**Task to carry out:**
Please restate the entries below word for word, leaving out any pictures.

**Data items:**

++++++++

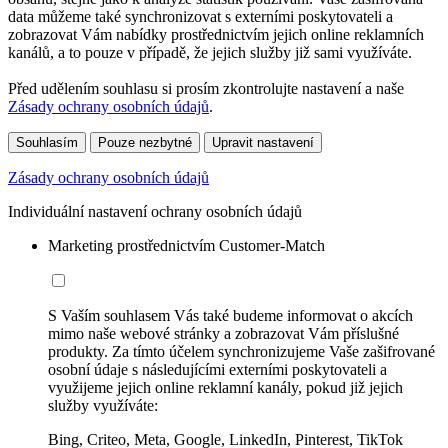
data můžeme také synchronizovat s externími poskytovateli a
zobrazovat Vám nabídky prostřednictvím jejich online reklamních
kanálů, a to pouze v případě, že jejich služby již sami využíváte.
Před udělením souhlasu si prosím zkontrolujte nastavení a naše
Zásady ochrany osobních údajů
.
Souhlasím
Pouze nezbytné
Upravit nastavení
Zásady ochrany osobních údajů
Individuální nastavení ochrany osobních údajů
Marketing prostřednictvím Customer-Match
S Vaším souhlasem Vás také budeme informovat o akcích
mimo naše webové stránky a zobrazovat Vám příslušné
produkty. Za tímto účelem synchronizujeme Vaše zašifrované
osobní údaje s následujícími externími poskytovateli a
využijeme jejich online reklamní kanály, pokud již jejich
služby využíváte:
Bing, Criteo, Meta, Google, LinkedIn, Pinterest, TikTok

++++++++

**Exercise answer:**
data můžeme také synchronizovat s externími poskytovateli a
zobrazovat Vám nabídky prostřednictvím jejich online reklamních
kanálů, a to pouze v případě, že jejich služby již sami využíváte.
Před udělením souhlasu si prosím zkontrolujte nastavení a naše
Zásady ochrany osobních údajů
.
Souhlasím
Pouze nezbytné
Upravit nastavení
Zásady ochrany osobních údajů
Individuální nastavení ochrany osobních údajů
Marketing prostřednictvím Customer-Match
S Vaším souhlasem Vás také budeme informovat o akcích
mimo naše webové stránky a zobrazovat Vám příslušné
produkty. Za tímto účelem synchronizujeme Vaše zašifrované
osobní údaje s následujícími externími poskytovateli a
využijeme jejich online reklamní kanály, pokud již jejich
služby využíváte:
Bing, Criteo, Meta, Google, LinkedIn, Pinterest, TikTok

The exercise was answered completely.